» **AIM OF THE TASK**
Your copy should match the entries exactly, with the pictures left out.

[Extracted page text data]
◆ ◆ ◆ ◆ ◆
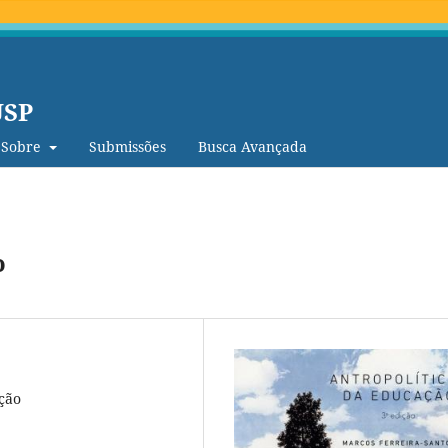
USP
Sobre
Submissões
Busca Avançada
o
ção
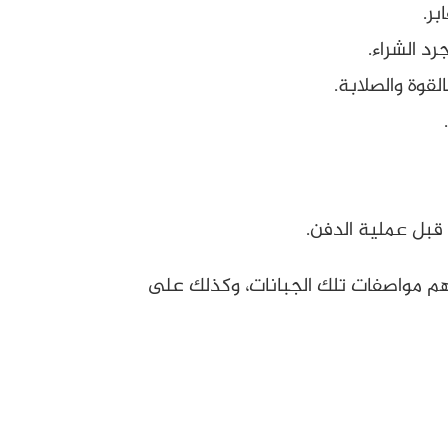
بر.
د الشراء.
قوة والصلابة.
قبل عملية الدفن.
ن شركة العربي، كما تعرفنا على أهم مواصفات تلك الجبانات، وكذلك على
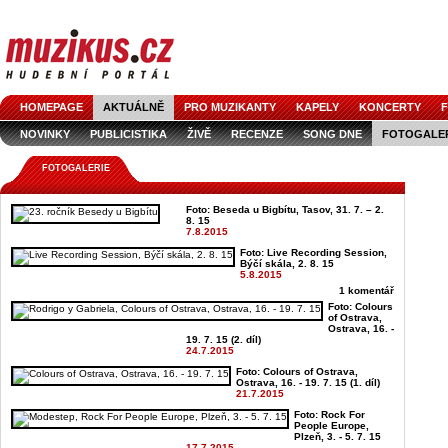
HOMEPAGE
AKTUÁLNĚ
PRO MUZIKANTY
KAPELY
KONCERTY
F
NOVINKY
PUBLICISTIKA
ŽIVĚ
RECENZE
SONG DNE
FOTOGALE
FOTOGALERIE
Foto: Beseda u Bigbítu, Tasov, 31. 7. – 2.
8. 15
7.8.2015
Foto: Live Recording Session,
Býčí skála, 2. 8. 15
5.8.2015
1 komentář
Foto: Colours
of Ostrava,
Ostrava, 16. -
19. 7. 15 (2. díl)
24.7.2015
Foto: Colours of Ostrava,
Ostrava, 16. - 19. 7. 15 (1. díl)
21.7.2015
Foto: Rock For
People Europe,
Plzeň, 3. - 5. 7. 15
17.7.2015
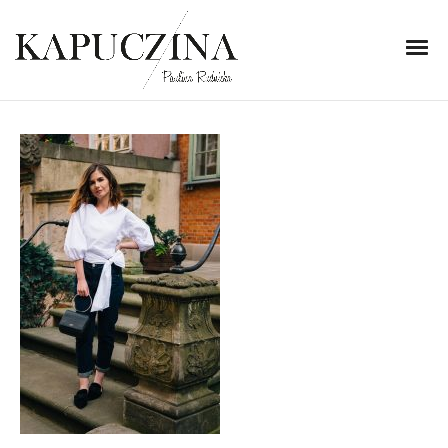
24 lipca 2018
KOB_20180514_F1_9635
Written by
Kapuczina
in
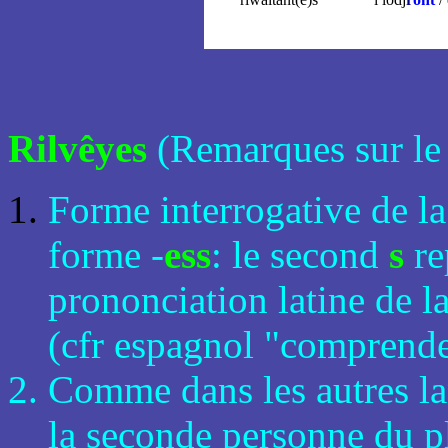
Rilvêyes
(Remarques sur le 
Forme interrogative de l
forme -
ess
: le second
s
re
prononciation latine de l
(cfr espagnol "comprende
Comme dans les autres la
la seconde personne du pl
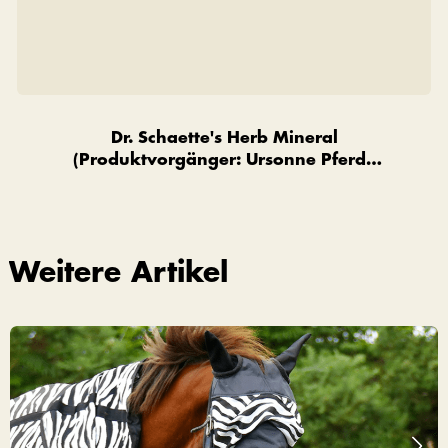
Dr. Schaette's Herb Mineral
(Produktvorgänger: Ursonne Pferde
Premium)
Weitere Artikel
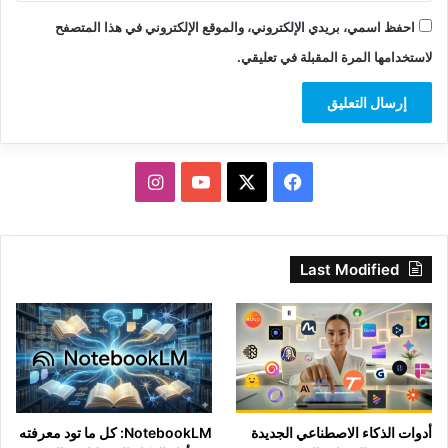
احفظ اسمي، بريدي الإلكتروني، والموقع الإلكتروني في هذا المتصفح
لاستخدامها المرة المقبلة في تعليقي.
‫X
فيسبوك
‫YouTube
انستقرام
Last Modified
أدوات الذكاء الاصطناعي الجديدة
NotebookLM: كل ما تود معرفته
◆ ◆ ◆ ◆ ◆
» **RESULT**
USP
Sobre
Submissões
Busca Avançada
o
ção
بر.
د الشراء.
قوة والصلابة.
قبل عملية الدفن.
ن شركة العربي، كما تعرفنا على أهم مواصفات تلك الجبانات، وكذلك على
HOMEPAGE
AKTUÁLNĚ
PRO MUZIKANTY
KAPELY
KONCERTY
F
NOVINKY
PUBLICISTIKA
ŽIVĚ
RECENZE
SONG DNE
FOTOGALE
FOTOGALERIE
Foto: Beseda u Bigbítu, Tasov, 31. 7. – 2.
8. 15
7.8.2015
Foto: Live Recording Session,
Býčí skála, 2. 8. 15
5.8.2015
1 komentář
Foto: Colours
of Ostrava,
Ostrava, 16. -
19. 7. 15 (2. díl)
24.7.2015
Foto: Colours of Ostrava,
Ostrava, 16. - 19. 7. 15 (1. díl)
21.7.2015
Foto: Rock For
People Europe,
Plzeň, 3. - 5. 7. 15
17.7.2015
24 lipca 2018
KOB_20180514_F1_9635
Written by
Kapuczina
in
Rilvêyes
(Remarques sur le 
Forme interrogative de l
forme -
ess
: le second
s
re
prononciation latine de l
(cfr espagnol "comprende
Comme dans les autres la
la seconde personne du pl
Dr. Schaette's Herb Mineral
(Produktvorgänger: Ursonne Pferde
Premium)
Weitere Artikel
احفظ اسمي، بريدي الإلكتروني، والموقع الإلكتروني في هذا المتصفح
لاستخدامها المرة المقبلة في تعليقي.
‫X
فيسبوك
‫YouTube
انستقرام
Last Modified
أدوات الذكاء الاصطناعي الجديدة
NotebookLM: كل ما تود معرفته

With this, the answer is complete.